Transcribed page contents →

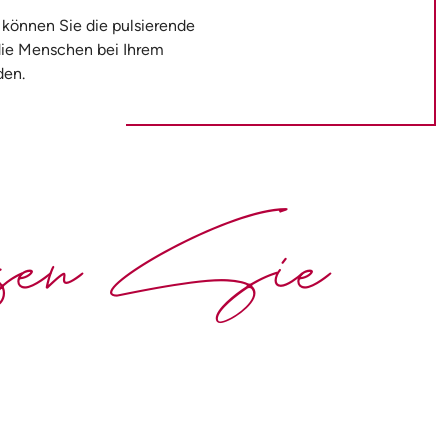
 können Sie die pulsierende
 die Menschen bei Ihrem
den.
ssen Sie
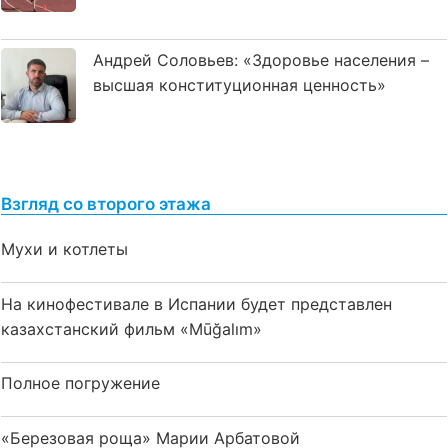
Андрей Соловьев: «Здоровье населения –
высшая конституционная ценность»
Взгляд со второго этажа
Мухи и котлеты
На кинофестивале в Испании будет представлен
казахстанский фильм «Mūğalım»
Полное погружение
«Березовая роща» Марии Арбатовой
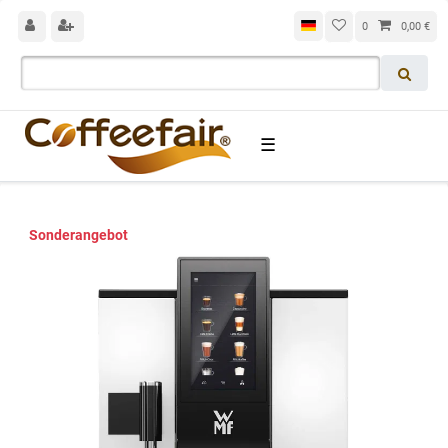
0
0,00 €
☰
Sonderangebot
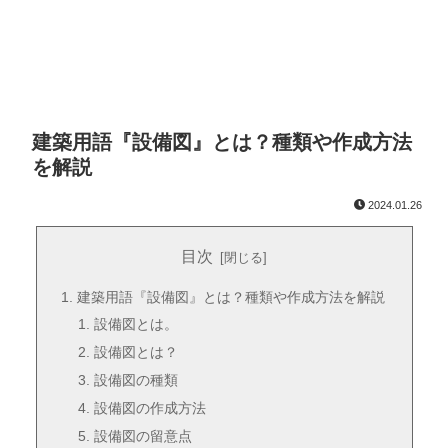
建築用語『設備図』とは？種類や作成方法
を解説
2024.01.26
目次
建築用語『設備図』とは？種類や作成方法を解説
設備図とは。
設備図とは？
設備図の種類
設備図の作成方法
設備図の留意点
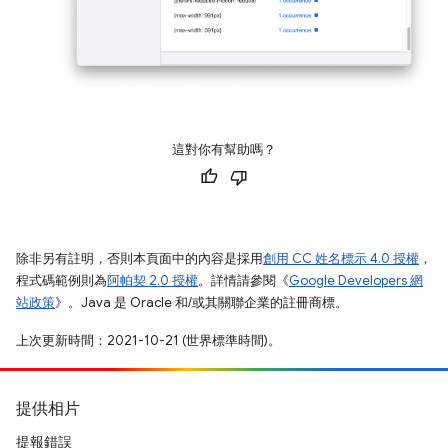
這對你有幫助嗎？
除非另有註明，否則本頁面中的內容是採用
創用 CC 姓名標示 4.0 授權
，
程式碼範例則為
阿帕契 2.0 授權
。詳情請參閱《
Google Developers 網
站政策
》。Java 是 Oracle 和/或其關聯企業的註冊商標。
上次更新時間：2021-10-21 (世界標準時間)。
提供相片
提報錯誤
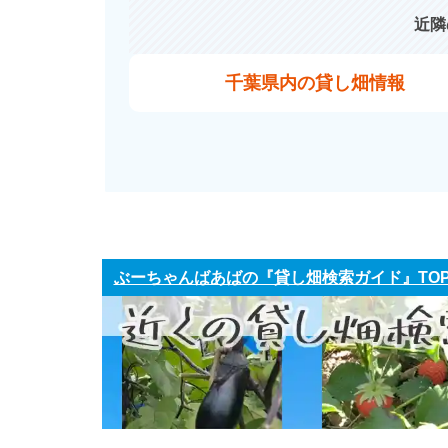
近隣
千葉県内の貸し畑情報
ぶーちゃんばあばの『貸し畑検索ガイド』TO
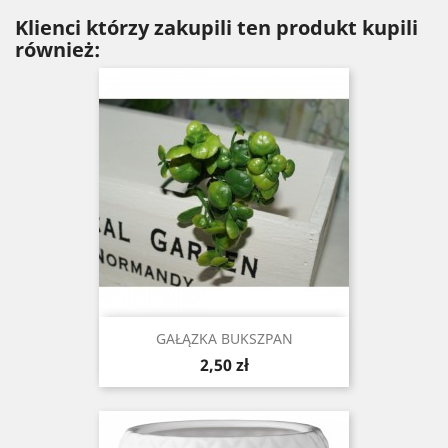
Klienci którzy zakupili ten produkt kupili
również:
GAŁĄZKA BUKSZPAN
Cena
2,50 zł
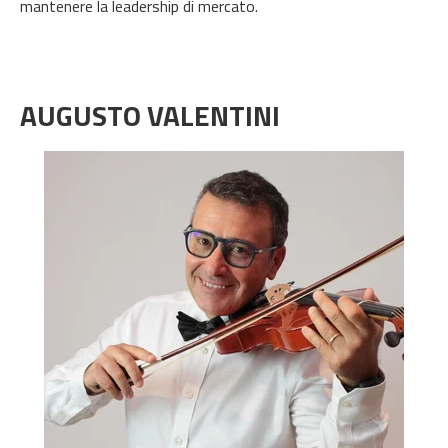
mantenere la leadership di mercato.
AUGUSTO VALENTINI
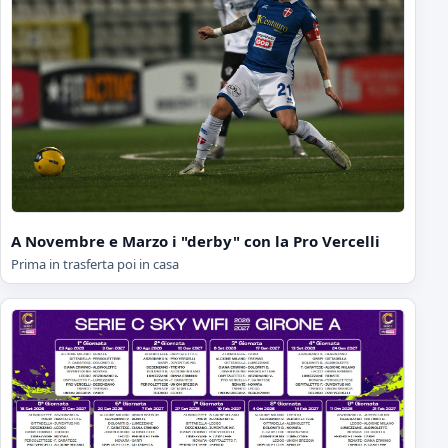
A Novembre e Marzo i "derby" con la Pro Vercelli
Prima in trasferta poi in casa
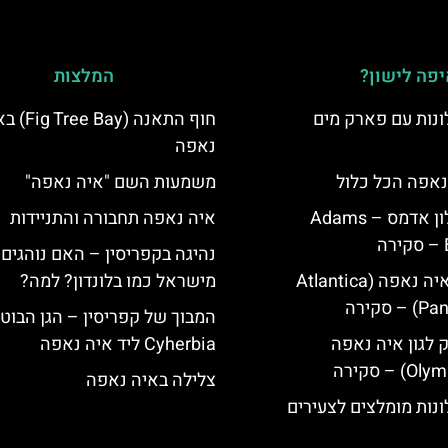
פה לישון?
המלצות
נות עם פארק מים
חוף התאנה (e Bay
נאפה
נאפה הכל כלול
משמעות השם "איה נאפה"
איה נאפה מלון אדמס – Adams
איה נאפה תחבורה והתניידות
נהיגה בקפריסין – האם נוהגים 
מלון פאנטה איה נאפה (Atlantica
מישראל כמו בלונדון? למה?
סקירה
המבוך של קפריסין – הגן הבוטנ
ק לגון איה נאפה
Cyherbia‬‬ ליד איה נאפה
צלילה באיה נאפה
נות מומלצים לצעירים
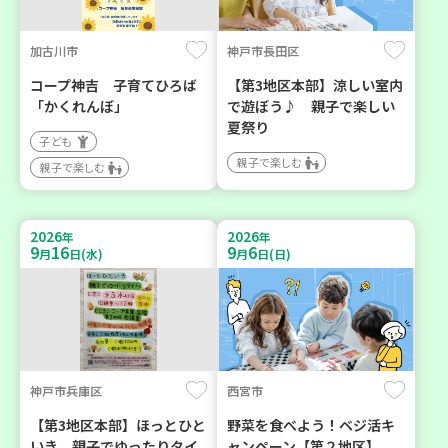
加古川市
神戸市長田区
コープ神吉 子育てひろば
【第3地区本部】涼しい室内
「かくれんぼ」
で遊ぼう♪ 親子で楽しい
夏祭り
子ども
親子で楽しむ
親子で楽しむ
2026
2026
年
年
9
16
9
6
月
日(水)
月
日(日)
神戸市兵庫区
西宮市
【第3地区本部】ほっとひと
野菜を食べよう！ベジ活キ
いき 親子でゆったりタイ
ャンペーン【第２地区】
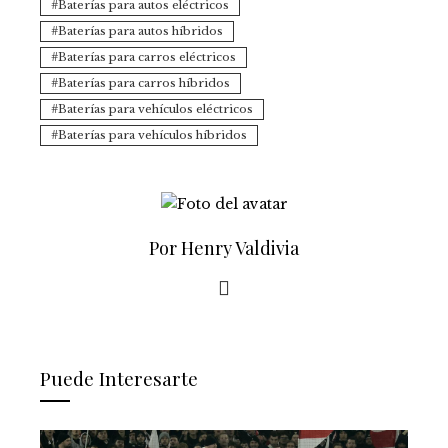
Baterías para autos eléctricos
Baterías para autos híbridos
Baterías para carros eléctricos
Baterías para carros híbridos
Baterías para vehículos eléctricos
Baterías para vehículos híbridos
Por Henry Valdivia
Puede Interesarte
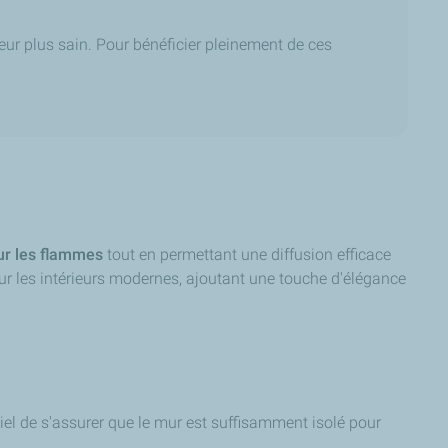
eur plus sain. Pour bénéficier pleinement de ces
ur les flammes
tout en permettant une diffusion efficace
our les intérieurs modernes, ajoutant une touche d'élégance
ntiel de s'assurer que le mur est suffisamment isolé pour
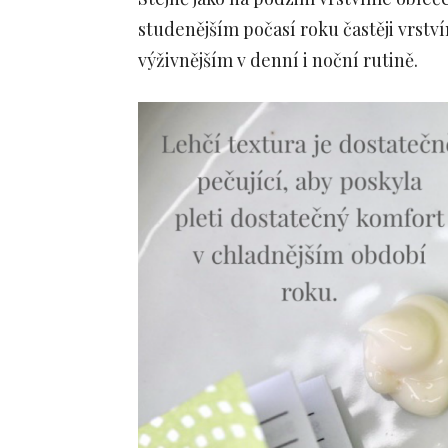
studenějším počasí roku častěji vrstv
výživnějším v denní i noční rutině.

To do → Scan the data above for the word "נאפה" and report every line where it is found.

Response area →
נאפה
נאפה הכל כלול
משמעות השם "איה נאפה"
איה נאפה מלון אדמס – Adams
איה נאפה תחבורה והתניידות
מלון פאנטה איה נאפה (Atlantica
ק לגון איה נאפה
Cyherbia‬‬ ליד איה נאפה
צלילה באיה נאפה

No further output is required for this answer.